Q+A with Sophie Thompson

Tell me a bit about yourself, your background and where you are from.

I am an arts producer and project manager living in Dalston, I’ve been in London for 8 years. I love music, theatre, art, anything creative that makes me think and brings people together. I like to explore different places and try new things.

I grew up in a small town called St. Helens, just outside of Liverpool. There is a big sense of community there, everyone looks out for each other. Although I’ve moved away, I still have the same friendship group since school aged 12! I went from there to Durham University which was a bit of a culture shock and made me realise the huge differences in background and opportunity across the country. I studied Combined Social Sciences, specialising in Politics and Philosophy and have always had a big interest in social issues, politics and how the world works. After university, I wanted to move to London so I took a job as a receptionist and have been here ever since.

Tell us more about Hackney Arts and how the idea for it came about.

Living in Hackney, I became very aware of the ever increasing gap between local residents and newcomers to the area. Huge government cuts to lots of services, including the arts, means that many people are struggling to access the services they need. Hackney was designated the eleventh most deprived area in the UK in 2015, yet one of the things I love about the borough is the many incredible artists, makers and creative individuals who live and work here. I started to think about how can we make sure that the positive impacts of the arts and the benefits of the artistic community reach everyone. In early 2016 I won an award from Unltd as part of their Hackney Connect programme, which funds ideas that impact the community, and I started to build a business with all of that in mind.

How did you get to where you are today and what was your career path?
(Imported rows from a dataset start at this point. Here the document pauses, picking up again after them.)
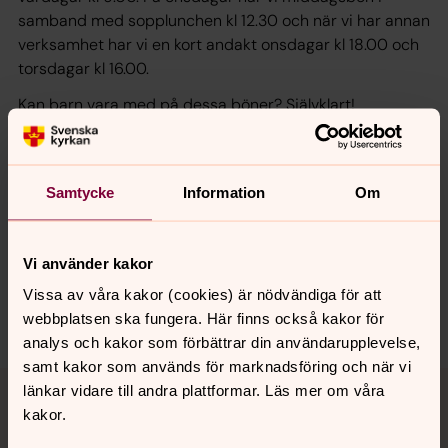
samband med sopplunchen kl 12.30 och när vi har annan
verksamhet har vi en kort andakt onsdagar kl 18.00 och
torsdagar kl 16.00.
Kan barn vara med på dessa böner? Självklart!
Samtycke
Information
Om
Senast ändrad 13 februari 2026
Synpunkter eller frågor på sidans
innehåll?
Vi använder kakor
st.petersklostersfors@svenskakyrkan.se
Vissa av våra kakor (cookies) är nödvändiga för att
Dela
webbplatsen ska fungera. Här finns också kakor för
analys och kakor som förbättrar din användarupplevelse,
samt kakor som används för marknadsföring och när vi
Tillbaka till toppen
Tillbaka till innehållet
länkar vidare till andra plattformar. Läs mer om våra
kakor.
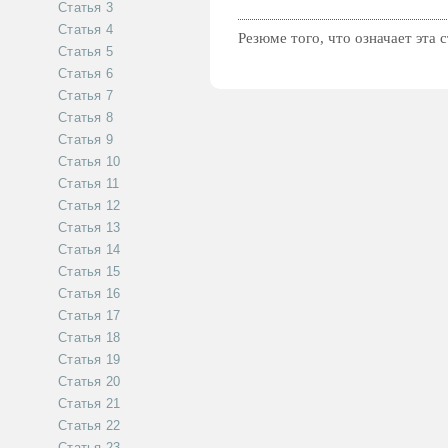
Статья 3
Статья 4
Резюме того, что означает эта 
Статья 5
Статья 6
Статья 7
Статья 8
Статья 9
Статья 10
Статья 11
Статья 12
Статья 13
Статья 14
Статья 15
Статья 16
Статья 17
Статья 18
Статья 19
Статья 20
Статья 21
Статья 22
Статья 23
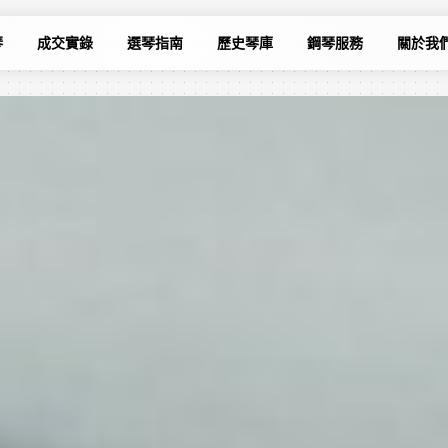
琴
成交實錄
選琴指南
歷史琴庫
鋼琴服務
關於我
My career path has definitely not been a straight line! My first job was at Avalon Entertainment, a big comedy agency, where I worked on live tours and running shows at the Edinburgh Fringe. I loved it and it was such a good grounding for learning how to grow ideas and develop projects. After that I worked in a charitable foundation, and then at an art consultancy, running various projects including Photo London art fair. On the side I’ve always taken on lots of voluntary projects, like Crisis for Christmas, running the marathon to raise money for Shelter, and working on Lake of Stars festival in Malawi. I’ve always been involved with organisations and projects that interest me at the time rather than thinking about a specific career or a set path.

Hackney Arts is a social enterprise. Has this presented any unique challenges and how did you overcome this?

Delivering consistent and effective social impact is definitely a challenge, especially in the early stages when budgets are tight and you have to decide where to spend funds. The unique challenges have come from realising that everyone has different needs and that the solutions are not a one size fits all. The key to overcoming that is to properly listen to people, and not let your own expectations and assumptions get in the way.

What are the key differences between being a social entrepreneur vs being a commercial entrepreneur?

In a lot of ways, they are the same! You still have to build a working business model that runs effectively and offers a good service, the social goals can’t affect how well it functions. But social enterprise measures success not just through the profits, but also by the level of impact that is made and that’s the part that can be really rewarding. Success is so often defined in economic terms, but I like the idea that there can be more significance to a business than just making money.

What do you think has attributed most to the success of Hackney Arts?

The need for creativity in our lives. I really believe people need space in their lives to be creative, it is so important, otherwise, we just end up like robots going through our routines. We are conditioned to be 100% perfect in our jobs and our lives so it’s good to have that down time. It’s also great to interact with new people and make real life connections, it can feel hard to do that sometimes so it’s definitely something that has appealed to people.

Have you learnt anything unexpected?

Even though it’s your project, it’s better not to be too emotionally invested in your own ideas. I’ve learned that you can’t completely predict what will work and what won’t, and you can’t be too attached to the outcome. Just try things, keep and adapt them if they work, and get rid if they don’t. Don’t hold onto things.

What keeps you motivated?

Attending our events and seeing people enjoying themselves! I love how individual and creative everyone is, it’s so inspiring. Actually, one of my favourite things someone said to me after an event during the US election was, ‘this was great and I didn’t think about Donald Trump for two whole hours!’ so if we can help with that then I’m happy!

Do you have any advice for aspiring social entrepreneurs?

Three key things are research, resilience and a little bit of magic. You need to research your area and industry inside out, know your audience and current trends. Resilience is a major trait; there are going to be times when it’s hard and you have to just keep going. And lastly, that little bit of magic, you don’t know who you will meet or what opportunities will come up, so keep your eyes and mind open to the signs along the way!